True, Allison had grown from a pesky kid into a beautiful, desirable woman. But they didn’t get along well enough for anything longer than a fling, and anything shorter would feel as if he were betraying his friendship with the Whittakers. And that went a long way toward explaining why his attraction to Allison had lain dormant, never acted upon—until tonight.
So, protect her he would, his raging hormonal reaction to her be damned. Just thinking about someone trying to harm Ally had made his blood boil. She might send his libido into overdrive, but she also had some jerk trying to spook her.
Fortunately, he’d been able to persuade her to let him spend the night at her place. But bigger battles lay ahead.

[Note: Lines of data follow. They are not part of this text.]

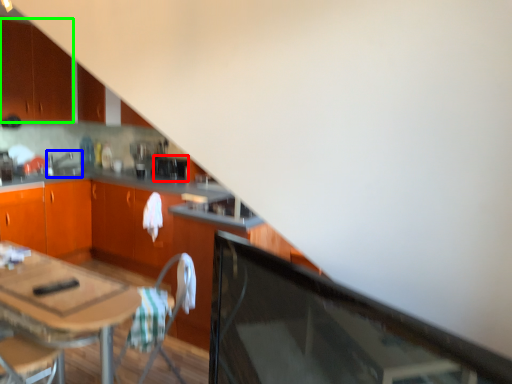 Question: Which object is the farthest from appliance (highlighted by a red box)? Choose among these: sink (highlighted by a blue box) or cabinetry (highlighted by a green box).

Choices:
 (A) sink
 (B) cabinetry

Answer: (B) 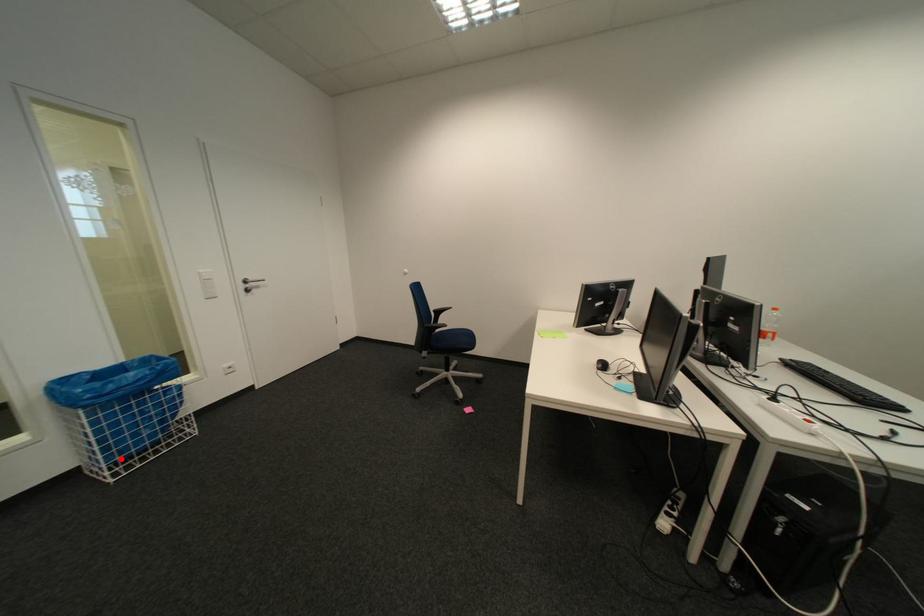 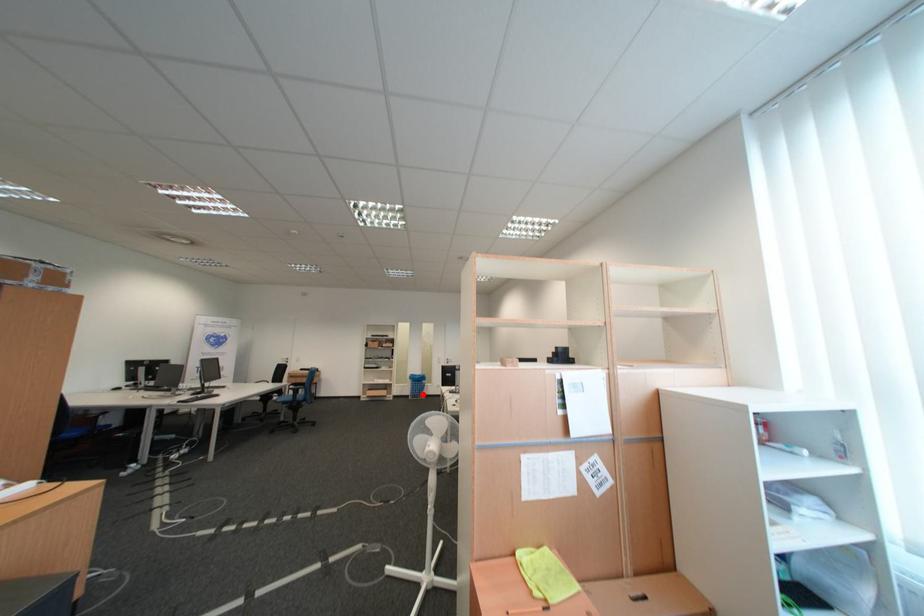 I am providing you with two images of the same scene from different viewpoints. A red point is marked on the first image and another point is marked on the second image. Is the marked point in image1 the same physical position as the marked point in image2?

Yes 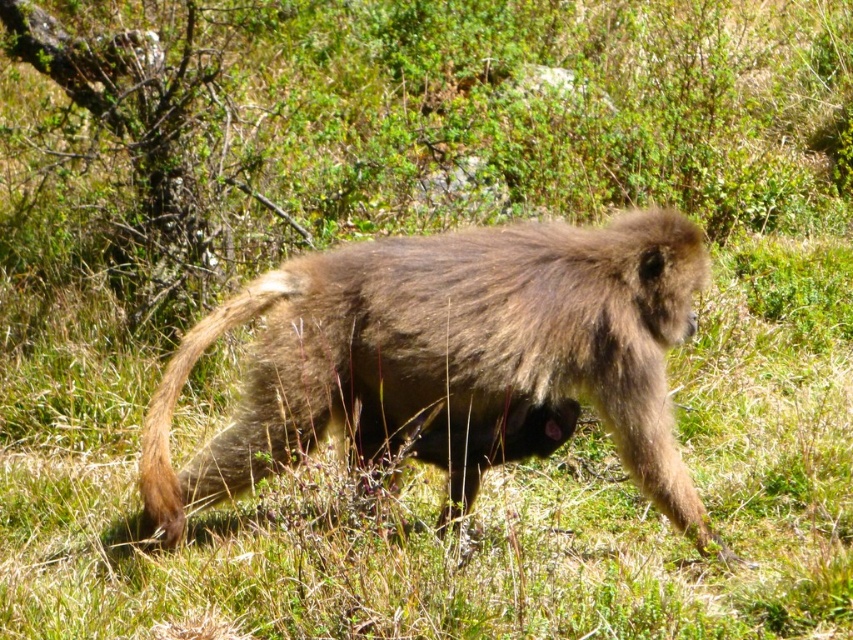 Which is more to the left, brown furry monkey at center or brown fuzzy tail at lower left?

From the viewer's perspective, brown fuzzy tail at lower left appears more on the left side.

Is point (405, 364) less distant than point (242, 304)?

Yes.

Between point (318, 333) and point (146, 442), which one is positioned in front?

Point (318, 333) is more forward.

Locate an element on the screen. brown furry monkey at center is located at coordinates (450, 356). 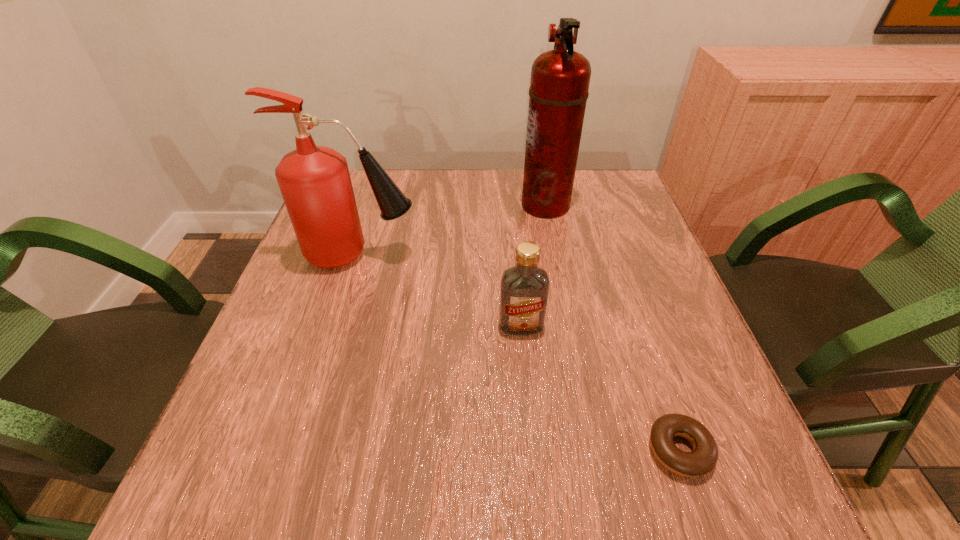 Identify the location of the farther fire extinguisher. The width and height of the screenshot is (960, 540). (560, 78).

Find the location of a particular element. the tallest object is located at coordinates (560, 78).

At what (x,y) coordinates should I click in order to perform the action: click on the nearer fire extinguisher. Please return your answer as a coordinate pair (x, y). The height and width of the screenshot is (540, 960). Looking at the image, I should click on (315, 183).

Locate an element on the screen. The width and height of the screenshot is (960, 540). the third shortest object is located at coordinates (315, 183).

You are a GUI agent. You are given a task and a screenshot of the screen. Output one action in this format:
    pyautogui.click(x=<x>, y=<y>)
    Task: Click on the second nearest object
    This screenshot has width=960, height=540.
    Given the screenshot: What is the action you would take?
    pyautogui.click(x=524, y=290)

At what (x,y) coordinates should I click in order to perform the action: click on vodka. Please return your answer as a coordinate pair (x, y). Looking at the image, I should click on (524, 290).

At what (x,y) coordinates should I click in order to perform the action: click on the rightmost object. Please return your answer as a coordinate pair (x, y). The width and height of the screenshot is (960, 540). Looking at the image, I should click on (703, 458).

She thought she was getting rid of him this morning, but she had another thing coming.
In the morning, Allison dressed for work and got downstairs only to discover Connor was already in the kitchen, dressed in last night’s form-fitting black jeans and white T-shirt—which, to her chagrin, outlined the lean but hard-looking muscles of his chest.He looked up from tossing a pancake and nodded toward the coffeemaker. “Help yourself.”
She guessed she wasn’t getting rid of him just yet. She didn’t have it in her, however, to be irritated about it. “Thanks for making breakfast.” The aroma of the coffee and the smell of pancakes were already seducing her taste buds.
His lips quirked up, as if in acknowledgement that her statement was dictated only by good manners. “You’re welcome.” He slid a pancake onto a waiting plate. “I never leave the house in the morning without a shot of carbs,” he added, as if by way of explanation for his presence in her kitchen.
When they’d almost finished breakfast, she decided to tackle the bear in the room that they were both ignoring. “The threats are ridiculous. I mean, whoever is making them has to know that even if he gets me off my cases, they’ll still go forward. The DA’s Office will just get another prosecutor to handle them.”